Paylaş
Elma Hazar Denizi ile Karadeniz arasındaki bölgeden dünyaya yayılmıştır. Bugün dünyada 7500 değişik tipi yetiştirilmektedir. Türkiye en fazla elma yetiştiren ilk beş ülkeden biridir.
Elma, kalorisi ve sodyumu düşük, lifi yüksek olup, yağ ve kolesterol içermeyen nadir besinlerden biridir. Kanser, diyabet ve kalp-damar hastalıkları riskini azaltan anti-oksidanlar bulundurur. Alzheimer olasılığını düşürdüğü, kilo kontrolünde yararlı olduğu, kemik sağlığı, akciğer işlevleri, sindirim sistemine olumlu etki yaptığı saptanmıştır. Ortalama büyüklükteki bir elma 130 kalori, % 20 lif, % 7 potasyum,% 8 vitamin c, sıfır yağ, kolesterol ve sodyum içerir.
Elmayı kabuğu ile yemek daha yararlıdır. Kabuk bölgesi suda erimeyen lif içerdiği için barsak içine su çekerek temizlenmesini sağlar. Elmada suda eriyen pectin ismi verilen lifler de bulunur. Bu madde kolesterolün damar içinde birikip damar sertliğine yol açmasını engeller. Düzenli elma yiyenlerde kötü kolesterolün düşüp iyi kolesterolün yükseldiği görülmüştür.
Elma,soğan ve greyfurt yiyenlerin akciğer kanseri riskinin yarıya düştüğü öne sürülmüştür. Başka bir araştırmada ise elma tüketimi çok olanlarda beyin felcinin daha az geliştiği saptanmıştır. Elmada bulunan körsetin isimli antioksidanın bu koruyucu etkiyi yarattığı düşünülmektedir. Orta yaş erkeklerin solunum testlerini düzelttiği, kadınlarda ise kilo kontrolünü kolaylaştırdığı bulunmuştur.
Elma ve balığı çok tüketen hamilelerin bebeklerinde astımın daha düşük oranda görüldüğü araştırmalar ile saptanmıştır. Hamileliği sırasında haftada dört veya daha fazla elma yiyen kadınların çocuklarında beş yaşına geldiklerinde hırıltı % 37, astım belirtileri % 46, doktor tarafından astım tanısı konması % 53 daha az görülmüştür. Elmanın bu koruyucu etkisi içeriğindeki flavonoidlere bağlanmıştır.
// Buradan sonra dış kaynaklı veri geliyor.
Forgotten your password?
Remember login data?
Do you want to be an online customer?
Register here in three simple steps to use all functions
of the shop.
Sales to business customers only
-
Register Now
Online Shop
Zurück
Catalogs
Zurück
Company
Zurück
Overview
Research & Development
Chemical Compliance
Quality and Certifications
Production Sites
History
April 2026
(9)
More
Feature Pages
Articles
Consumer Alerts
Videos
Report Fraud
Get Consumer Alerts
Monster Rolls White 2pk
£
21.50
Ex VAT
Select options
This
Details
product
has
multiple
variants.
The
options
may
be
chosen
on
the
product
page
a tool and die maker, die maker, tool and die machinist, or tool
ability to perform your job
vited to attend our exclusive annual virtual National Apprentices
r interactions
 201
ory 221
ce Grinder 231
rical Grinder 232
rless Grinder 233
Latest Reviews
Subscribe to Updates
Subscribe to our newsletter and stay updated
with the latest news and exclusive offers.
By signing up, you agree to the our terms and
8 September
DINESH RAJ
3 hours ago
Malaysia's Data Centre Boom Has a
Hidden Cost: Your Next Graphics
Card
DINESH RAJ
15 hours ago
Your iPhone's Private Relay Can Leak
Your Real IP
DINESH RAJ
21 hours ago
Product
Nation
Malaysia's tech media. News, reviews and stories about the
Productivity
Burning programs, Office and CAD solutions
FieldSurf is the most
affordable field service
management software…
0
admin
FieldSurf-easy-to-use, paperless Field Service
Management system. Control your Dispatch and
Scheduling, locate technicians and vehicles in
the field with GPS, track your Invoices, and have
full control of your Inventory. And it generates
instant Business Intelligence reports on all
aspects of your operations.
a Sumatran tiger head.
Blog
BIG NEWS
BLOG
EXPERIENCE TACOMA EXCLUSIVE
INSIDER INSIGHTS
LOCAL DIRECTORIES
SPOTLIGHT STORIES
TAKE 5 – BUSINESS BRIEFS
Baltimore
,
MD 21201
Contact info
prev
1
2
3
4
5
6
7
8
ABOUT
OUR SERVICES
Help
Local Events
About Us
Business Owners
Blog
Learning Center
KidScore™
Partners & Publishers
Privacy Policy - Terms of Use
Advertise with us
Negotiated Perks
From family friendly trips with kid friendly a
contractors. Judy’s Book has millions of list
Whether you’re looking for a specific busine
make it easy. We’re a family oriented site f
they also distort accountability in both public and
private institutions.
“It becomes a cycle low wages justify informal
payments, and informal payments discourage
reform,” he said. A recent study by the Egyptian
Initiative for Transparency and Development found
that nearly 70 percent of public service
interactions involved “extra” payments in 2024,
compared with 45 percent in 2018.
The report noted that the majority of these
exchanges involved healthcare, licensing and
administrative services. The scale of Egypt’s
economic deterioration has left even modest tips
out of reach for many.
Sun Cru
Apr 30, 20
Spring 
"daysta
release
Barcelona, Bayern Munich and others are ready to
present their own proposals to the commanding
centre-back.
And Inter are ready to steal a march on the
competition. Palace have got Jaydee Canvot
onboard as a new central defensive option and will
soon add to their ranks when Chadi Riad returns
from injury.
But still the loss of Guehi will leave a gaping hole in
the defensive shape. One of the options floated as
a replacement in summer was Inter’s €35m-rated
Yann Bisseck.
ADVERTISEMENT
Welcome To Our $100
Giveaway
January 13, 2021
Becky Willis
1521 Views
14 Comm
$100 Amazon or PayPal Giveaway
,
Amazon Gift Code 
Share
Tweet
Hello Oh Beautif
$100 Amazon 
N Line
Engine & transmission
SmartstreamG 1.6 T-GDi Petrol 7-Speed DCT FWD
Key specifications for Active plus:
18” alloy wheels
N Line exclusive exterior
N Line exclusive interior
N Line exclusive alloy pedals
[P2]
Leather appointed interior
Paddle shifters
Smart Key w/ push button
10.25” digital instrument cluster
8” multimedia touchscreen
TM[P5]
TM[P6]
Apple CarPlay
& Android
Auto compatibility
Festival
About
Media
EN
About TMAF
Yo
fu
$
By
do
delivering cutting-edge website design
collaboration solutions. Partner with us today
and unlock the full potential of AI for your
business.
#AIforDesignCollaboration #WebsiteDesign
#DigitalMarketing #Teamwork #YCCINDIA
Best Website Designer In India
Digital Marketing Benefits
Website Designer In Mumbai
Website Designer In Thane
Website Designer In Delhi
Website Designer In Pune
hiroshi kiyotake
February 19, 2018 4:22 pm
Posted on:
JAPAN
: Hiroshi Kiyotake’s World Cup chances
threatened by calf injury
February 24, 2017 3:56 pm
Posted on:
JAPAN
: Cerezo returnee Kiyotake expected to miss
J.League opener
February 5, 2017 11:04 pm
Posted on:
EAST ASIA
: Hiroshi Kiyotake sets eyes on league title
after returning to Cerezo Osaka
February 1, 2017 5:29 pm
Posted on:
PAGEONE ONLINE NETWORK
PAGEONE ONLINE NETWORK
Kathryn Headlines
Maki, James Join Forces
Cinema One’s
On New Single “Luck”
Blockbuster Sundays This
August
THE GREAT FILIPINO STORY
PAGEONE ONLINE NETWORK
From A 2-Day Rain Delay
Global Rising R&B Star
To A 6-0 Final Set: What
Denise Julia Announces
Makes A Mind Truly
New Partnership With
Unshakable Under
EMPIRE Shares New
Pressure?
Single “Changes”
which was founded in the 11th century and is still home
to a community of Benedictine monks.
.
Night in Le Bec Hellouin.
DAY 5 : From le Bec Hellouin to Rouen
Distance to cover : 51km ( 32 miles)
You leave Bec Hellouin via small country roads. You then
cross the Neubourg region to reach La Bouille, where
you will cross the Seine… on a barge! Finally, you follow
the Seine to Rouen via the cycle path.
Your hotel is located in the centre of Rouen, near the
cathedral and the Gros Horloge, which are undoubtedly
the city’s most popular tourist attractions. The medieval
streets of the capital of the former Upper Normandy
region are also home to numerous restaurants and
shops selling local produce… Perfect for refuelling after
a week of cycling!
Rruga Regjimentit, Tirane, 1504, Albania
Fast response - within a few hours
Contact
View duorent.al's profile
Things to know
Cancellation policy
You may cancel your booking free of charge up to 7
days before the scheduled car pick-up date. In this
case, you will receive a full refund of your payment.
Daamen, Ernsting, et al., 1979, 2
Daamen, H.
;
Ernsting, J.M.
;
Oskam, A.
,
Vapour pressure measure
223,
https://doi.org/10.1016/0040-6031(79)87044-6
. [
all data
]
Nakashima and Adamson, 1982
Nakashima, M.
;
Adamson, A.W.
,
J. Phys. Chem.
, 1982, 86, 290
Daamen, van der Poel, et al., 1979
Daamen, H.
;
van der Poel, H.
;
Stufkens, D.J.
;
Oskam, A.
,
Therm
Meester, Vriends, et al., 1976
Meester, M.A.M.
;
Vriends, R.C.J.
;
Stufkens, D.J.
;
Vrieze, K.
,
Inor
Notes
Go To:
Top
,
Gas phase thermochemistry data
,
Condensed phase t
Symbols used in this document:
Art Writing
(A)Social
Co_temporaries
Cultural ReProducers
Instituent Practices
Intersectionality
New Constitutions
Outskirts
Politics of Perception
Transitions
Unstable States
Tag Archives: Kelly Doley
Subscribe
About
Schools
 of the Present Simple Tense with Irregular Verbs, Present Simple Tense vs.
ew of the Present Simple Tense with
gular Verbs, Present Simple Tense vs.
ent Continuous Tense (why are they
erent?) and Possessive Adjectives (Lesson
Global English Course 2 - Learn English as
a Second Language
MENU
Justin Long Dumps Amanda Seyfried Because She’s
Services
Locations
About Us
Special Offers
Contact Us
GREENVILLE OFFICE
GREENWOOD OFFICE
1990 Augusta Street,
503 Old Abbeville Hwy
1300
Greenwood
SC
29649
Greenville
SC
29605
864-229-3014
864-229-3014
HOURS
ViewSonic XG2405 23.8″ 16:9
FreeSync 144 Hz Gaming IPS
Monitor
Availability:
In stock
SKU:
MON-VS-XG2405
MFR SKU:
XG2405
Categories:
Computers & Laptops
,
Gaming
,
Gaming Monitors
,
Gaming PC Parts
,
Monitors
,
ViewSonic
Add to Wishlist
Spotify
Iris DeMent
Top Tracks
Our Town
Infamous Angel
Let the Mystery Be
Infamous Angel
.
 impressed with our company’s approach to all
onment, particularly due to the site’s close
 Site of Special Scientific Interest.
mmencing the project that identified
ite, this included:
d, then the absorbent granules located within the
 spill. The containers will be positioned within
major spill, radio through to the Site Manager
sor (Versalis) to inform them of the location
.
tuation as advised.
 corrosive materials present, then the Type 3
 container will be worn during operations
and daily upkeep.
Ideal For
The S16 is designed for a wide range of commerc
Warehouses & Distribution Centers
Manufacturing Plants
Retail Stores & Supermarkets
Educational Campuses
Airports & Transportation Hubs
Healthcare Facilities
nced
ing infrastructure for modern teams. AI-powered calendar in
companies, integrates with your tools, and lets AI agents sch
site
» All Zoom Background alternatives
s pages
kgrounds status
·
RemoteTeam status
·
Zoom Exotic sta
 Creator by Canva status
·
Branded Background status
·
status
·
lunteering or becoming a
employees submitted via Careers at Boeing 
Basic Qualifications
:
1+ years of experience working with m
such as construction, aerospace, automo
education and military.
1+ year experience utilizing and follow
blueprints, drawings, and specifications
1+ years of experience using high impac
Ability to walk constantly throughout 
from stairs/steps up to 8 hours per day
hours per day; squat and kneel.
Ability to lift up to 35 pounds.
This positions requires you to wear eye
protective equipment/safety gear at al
Elmanın yararları yanında zararı önemsenmeyecek kadar azdır ve tehlikeli değildir.Yemesi uzun sürdüğü için içindeki asit diş minesine daha uzun sure temas ettiğinden zedeleyebilir. Diş hekimleri elmayı keserek parçalara bölmeyi ve arka dişlerle yemeyi önermektedirler. Elma yedikten sonra ağız mutlaka çalkalanmalıdır.Birçok araştırma organik olmayan sebze ve meyvelerin yüzeyinde pestisit (böcek öldürücü) kaldığını göstermektedir. Organik olmayan elmaların % 98 inin kabuğunda pestisit bulunmaktadır. Elmayı çok iyi yıkamak pestisiti azaltmaktadır. Bazı bilim adamları bu pestisit miktarının ihmal edilebilir düzeyde olduğunu ve elmanın sağlık yararlarının kat ve kat daha üstün olduğunu belirtmektedir. Elma çekirdeğinde amigdalin denilen siyanit zehiri içeren bir madde vardır. Elma çekirdeği çoğu zaman barsaktan açılmadan geçer ancak çekirdeği çiğnerseniz bu maddeye maruz kalabilirsiniz. Bir iki çekirdek çiğnenmesi zarar vermeyeceği halde çocuklar çok sayıda çekirdek çiğnerse hekime başvurmak gerekir. 100 gram elma çekirdeği 70 kg’lık bir erişkini öldürebilir, bu da 18 elmanın çekirdeği demek olur ki çocuklar pek bu kadar miktar çiğneyemezler.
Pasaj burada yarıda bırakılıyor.